The best way to visit the Bronx Zoo is to purchase a Bronx Zoo Admission ticket from 25 Euros for adults (over 13 years old) and 20 Euros for children (3 to 12 years old), which gives you access to the zoo and unlimited admission to the attractions available on the day of your visit.
However, there are other options for getting to know the park. If you want to know more about ticket prices, I recommend you read the post Bronx Zoo ticket prices. In it I also explain when you can get in for free and what the reduced rates are like so you can save a little bit on your visit.
What time does the Bronx Zoo open?
To plan your visit to the Bronx Zoo and your subsequent activities in the city you will need to know its opening hours. The park opens at 10 AM Monday through Sunday.

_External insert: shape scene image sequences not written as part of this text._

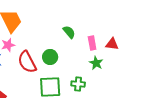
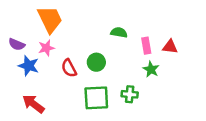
green semicircle: (69, 32) -> (119, 32), turned -40
red semicircle: (27, 62) -> (69, 68), size x0.7

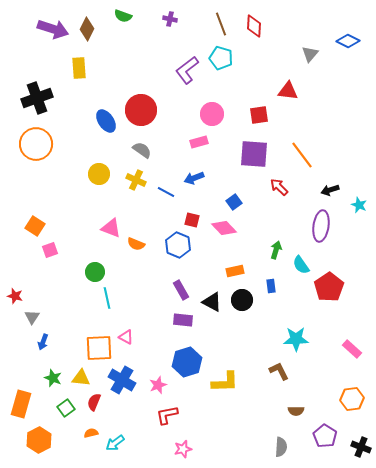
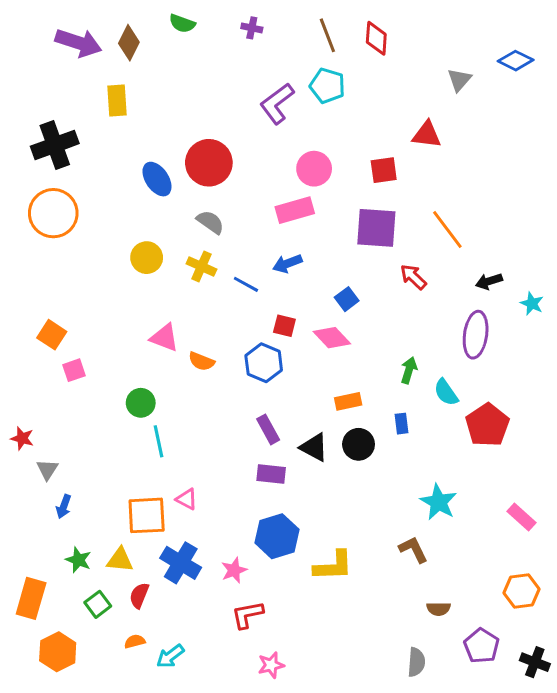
pink rectangle: (199, 142) -> (295, 210), size x1.4
cyan star: (296, 339) -> (439, 502), turned 30

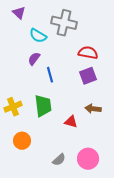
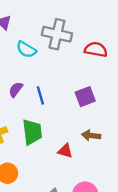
red semicircle: (88, 53) -> (96, 49), moved
purple semicircle: (34, 59) -> (16, 90), moved

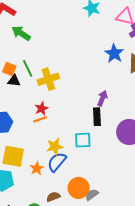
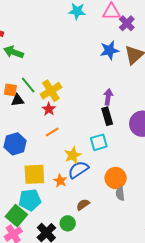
blue star: (114, 53) -> (109, 50), turned -30
red star: (42, 109) -> (49, 109), moved
blue semicircle: (57, 162) -> (78, 170), turned 30
orange circle: (79, 188) -> (116, 178), moved
gray semicircle: (92, 195) -> (120, 194), turned -48

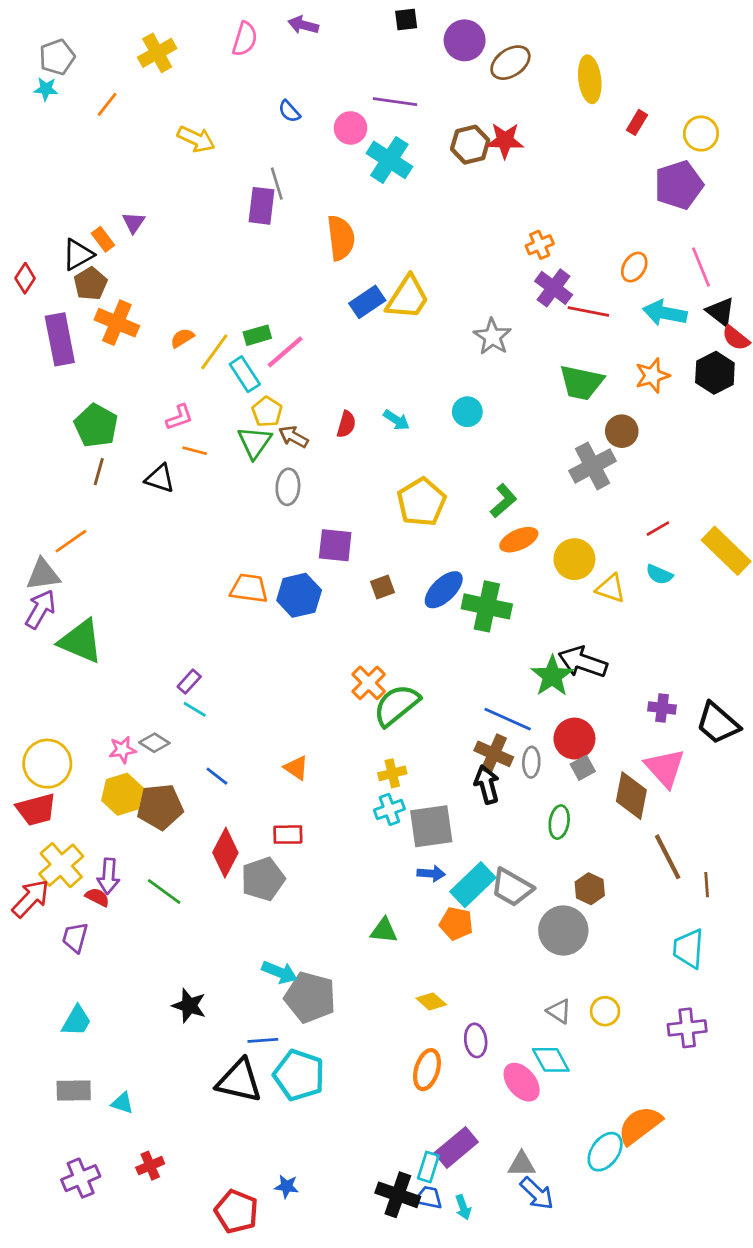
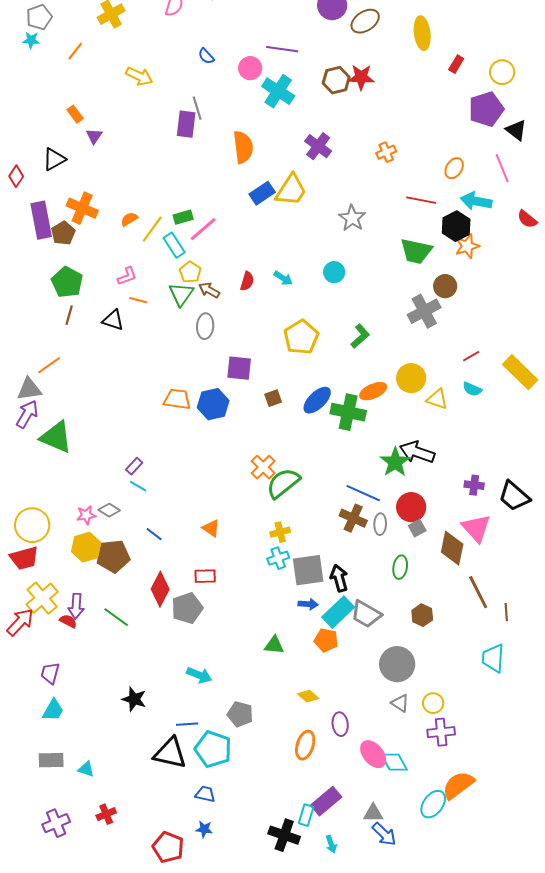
orange rectangle: (103, 239) -> (75, 114), moved
brown pentagon: (90, 284) -> (63, 233), moved
purple cross: (554, 288) -> (318, 146), moved
black triangle: (720, 312) -> (516, 130), moved
black hexagon: (715, 373) -> (456, 226), moved
orange ellipse: (519, 540) -> (373, 391), moved
black arrow: (487, 784) -> (339, 578), moved
gray circle: (563, 931) -> (397, 664), moved
purple trapezoid: (75, 937) -> (50, 673), moved
gray pentagon: (310, 997) -> (240, 714), moved, size x0.7
purple cross: (687, 1028) -> (441, 732), moved
cyan diamond: (551, 1060) -> (394, 762), moved
blue trapezoid: (428, 1198) -> (205, 794), moved

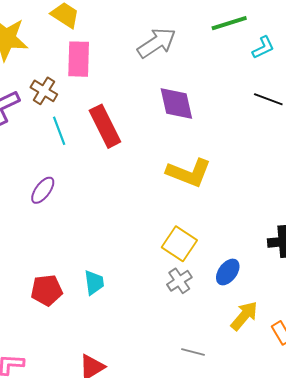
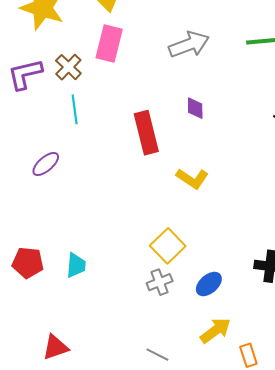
purple diamond: (176, 104) -> (195, 108), size x0.6
red rectangle: (105, 126) -> (146, 133), moved
yellow L-shape: (189, 173) -> (192, 179), size x0.7

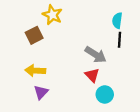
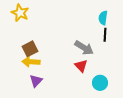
yellow star: (52, 15) -> (20, 13), moved
brown square: (34, 35) -> (30, 49), moved
cyan circle: (105, 94) -> (100, 83), moved

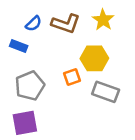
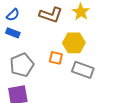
blue semicircle: (34, 24) -> (13, 15), moved
orange square: (72, 77) -> (56, 58), turned 32

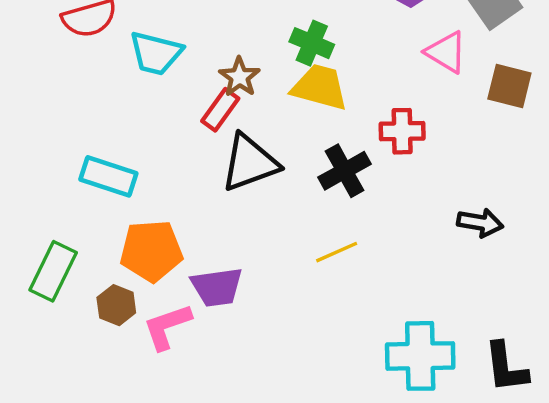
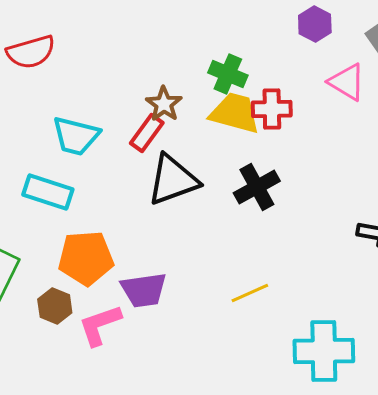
cyan trapezoid: (156, 53) -> (76, 136), moved
red cross: (402, 131) -> (272, 109), moved
yellow line: (337, 252) -> (250, 293), moved

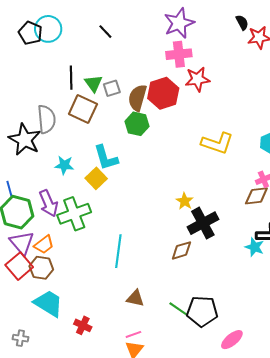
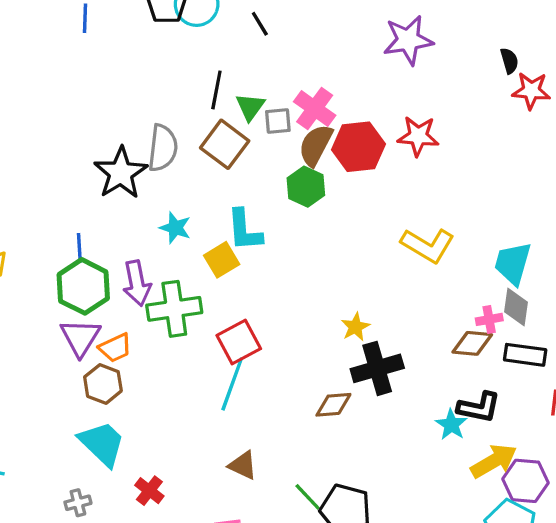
black line: (105, 32) -> (260, 24), moved
pink cross: (179, 54) -> (315, 108), moved, turned 30
red square: (19, 266) -> (239, 342), moved
gray cross: (20, 338) -> (78, 503), moved, turned -35

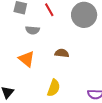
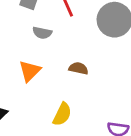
orange triangle: (27, 59) -> (30, 71), turned 30

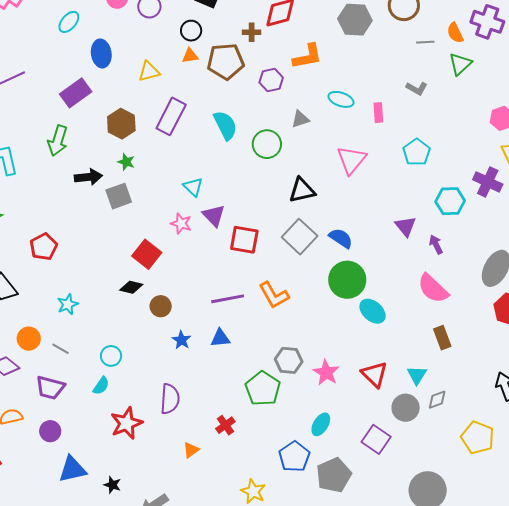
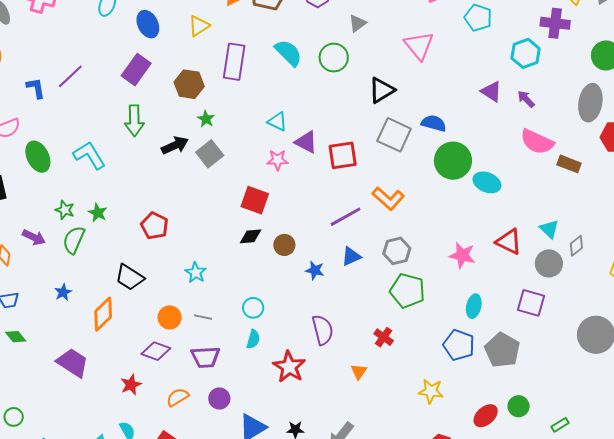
green star: (126, 162) -> (206, 119), turned 30
brown rectangle: (442, 338) -> (569, 164), moved, turned -30
gray hexagon: (289, 360) -> (397, 251), moved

Depending on the time of year, the zoo closes at 4:30 PM in the cooler months or 5:30 PM in the warmer months.
Other interesting facts about the Bronx Zoo
After seeing the wonderful animals you can find at this zoo you won't be able to resist booking a place to visit during your stay in New York. You already know the prices and opening hours, but we want to make it even easier for you by reminding you of some interesting details.
How to get to the Bronx Zoo
The quickest way to get to the Bronx Zoo is to take a taxi or public transport. If you're on a budget, I recommend taking the underground (lines 2 or 5 to E. 180th St.) or the express bus (line BxM11 from Manhattan and get off at the Bronx River entrance to the park). Here is a guide to the New York underground that you may find useful.
As the saying goes, "all roads lead to Rome" (in this case to the Bronx!) but not for the same money. Of the above, the underground is the cheapest option (a single ticket will cost you about 2.50 euros) while the express bus ticket costs a little more (about 5 euros ). Keep this in mind when planning your visit!
How long does a visit to the Bronx Zoo usually take?
Visits to the Bronx Zoo usually last 2-3 hours although it's so big that you'll need at least half a day to see it in its entirety.
If you want to know more about when is the best time to see the park, how long you can stay there or when it closes, I suggest you read the post Bronx Zoo opening hours.
Where to eat at the Bronx Zoo?
As once inside the zoo there is no time limit to stay, you may lose track of time when you're busy viewing the park's exhibits. If you skip lunch and suddenly your stomach is growling like a lion's, don't worry because you won't have to leave the zoo for lunch - there are plenty of options for snacking here!
From stalls and carts where you can buy a quick snack (Zoo Bites, Zoo Brews, etc.) to restaurants where you can take a long break and enjoy a tasty meal a la carte (Dancing Crane Café or Asia Café). There are even picnic areas where you can have a small picnic inside the zoo if you bring your own food - you choose what you fancy!